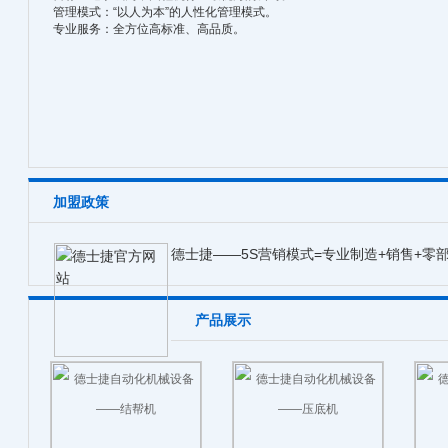
管理模式：“以人为本”的人性化管理模式。
专业服务：全方位高标准、高品质。
加盟政策
德士捷——5S营销模式=专业制造+销售+零
产品展示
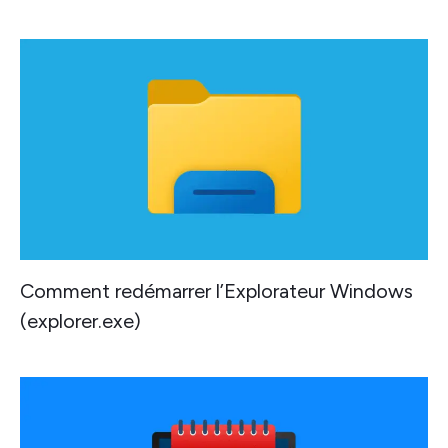
Comment redémarrer l’Explorateur Windows
(explorer.exe)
════════
WHAT TO DO
Beginning with the line that holds "专业服务：全方位高标准、高品质。", return each line through the end of the records above exactly. Do not include pictures.

RESULT BELOW
专业服务：全方位高标准、高品质。
加盟政策
德士捷——5S营销模式=专业制造+销售+零
产品展示
Comment redémarrer l’Explorateur Windows
(explorer.exe)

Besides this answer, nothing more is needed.